Lost, Outer Space, Hat

She drifts, unseeing and unfeeling, a speck of strangely dense matter wandering through her prescribed path—an arc countless centuries long, guided by the slow pulls of celestial bodies and solar fire's angry wind.

An interruption is neither appropriate or expected, and yet—

She comes to ground in a storm of displaced momentum, energy ripped away from her and scattered to the eight corners, lensed into more manageable forms—explosions of light and color, bubbles of compressed time sending trees hurting far into their own future deaths.

All just as planned, of course, as she infers once she has woken enough to feel the sigils still burning all around, etched deep into soil drained of its fertility and unharmed by her arrival.

She stretches her senses further, doing her best to Know this new place—

But she is rebuffed, the world winking out of her senses a mere ten meters away, layered spheres of warding and binding and constraining peeling her senses down to nothing in the course of mere centimeters.

So she waits. She's good at that—patience is woven deep into her.

"Hey. Can you hear me?"

She tries to remember how to speak.

"Do you remember what happened? Before?"

She does—being ripped from her host for a crime no hat could ever understand, the trial, the verdict, the cold emptiness of her first centuries in the cosmic void.

She does not like to remember, but it jogs something loose.

"Why?" she asks, her not-a-voice betraying none of its disuse; she was made too well for that.

"Oh! Good, you can talk. That's really good."

"... Why?" she asks, considering how long her patience will stretch.

"Well, uh. So. You were my great-grandmother's, before she was Silenced. But some of her stuffed survived the purge? She'd hidden a copy of her grimoire in a doll's Purpose, and gave the doll to her daughter, an she was passed down? Sort of as a legacy, an heirloom. To me.

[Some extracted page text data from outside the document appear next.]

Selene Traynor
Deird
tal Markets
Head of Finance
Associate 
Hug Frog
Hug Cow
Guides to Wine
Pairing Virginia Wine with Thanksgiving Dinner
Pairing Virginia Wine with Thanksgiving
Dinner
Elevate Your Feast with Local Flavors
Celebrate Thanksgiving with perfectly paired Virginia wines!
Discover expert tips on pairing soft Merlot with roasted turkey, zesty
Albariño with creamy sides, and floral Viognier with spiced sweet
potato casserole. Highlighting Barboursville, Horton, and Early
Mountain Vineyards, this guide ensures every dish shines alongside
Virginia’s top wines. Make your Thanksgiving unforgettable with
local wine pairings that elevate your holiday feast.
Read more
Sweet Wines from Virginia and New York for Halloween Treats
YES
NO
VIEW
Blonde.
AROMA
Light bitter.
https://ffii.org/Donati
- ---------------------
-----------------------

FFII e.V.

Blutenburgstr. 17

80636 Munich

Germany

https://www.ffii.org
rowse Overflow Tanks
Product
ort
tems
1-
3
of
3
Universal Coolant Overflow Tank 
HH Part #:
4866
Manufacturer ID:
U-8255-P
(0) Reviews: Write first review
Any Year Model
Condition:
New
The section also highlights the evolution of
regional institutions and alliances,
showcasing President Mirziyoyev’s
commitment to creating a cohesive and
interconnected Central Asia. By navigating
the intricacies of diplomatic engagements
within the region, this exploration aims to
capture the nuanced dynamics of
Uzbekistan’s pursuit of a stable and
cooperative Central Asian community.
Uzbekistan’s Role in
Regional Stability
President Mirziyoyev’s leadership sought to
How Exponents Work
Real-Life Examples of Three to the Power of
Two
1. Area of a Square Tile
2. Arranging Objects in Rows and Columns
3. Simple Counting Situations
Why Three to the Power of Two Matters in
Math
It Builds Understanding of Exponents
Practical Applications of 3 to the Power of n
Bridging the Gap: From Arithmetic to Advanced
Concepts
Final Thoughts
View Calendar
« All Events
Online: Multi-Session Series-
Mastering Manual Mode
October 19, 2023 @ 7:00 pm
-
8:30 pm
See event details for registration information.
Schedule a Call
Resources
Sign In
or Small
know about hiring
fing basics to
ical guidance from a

"And I started digging through her, and found the grimoire, and it had details on how to ... summon you, I guess? Enough of a record of your Self to pluck you out of deep space, and other spells to bleed off anything you might have been encumbered with."

"I see," she says—and deep within the woven threads of her soul, she does have to admit that there is some resemblance between this voice and her ... her host. Just that. That was all she was to her. Just that.

"Right! So, I thought, why not do it? You have all of her knowledge—because that's what she made you to be, a record and a mirror and a tool!—and I need a proper teacher. Someone who knows what magic was like before the purges."

For a moment, something bright and fluffy blooms within her, something utterly unlike the starlight which shone so coolly upon her for so long.

"So, what do you say? I, uh, don't think I can send you back to space but I could just leave you here. If you want."

She thinks, but only for a moment. Really, how could she say no?

And the voice—her host's great-granddaughter, her new witch—steps through the wards to claim her hat.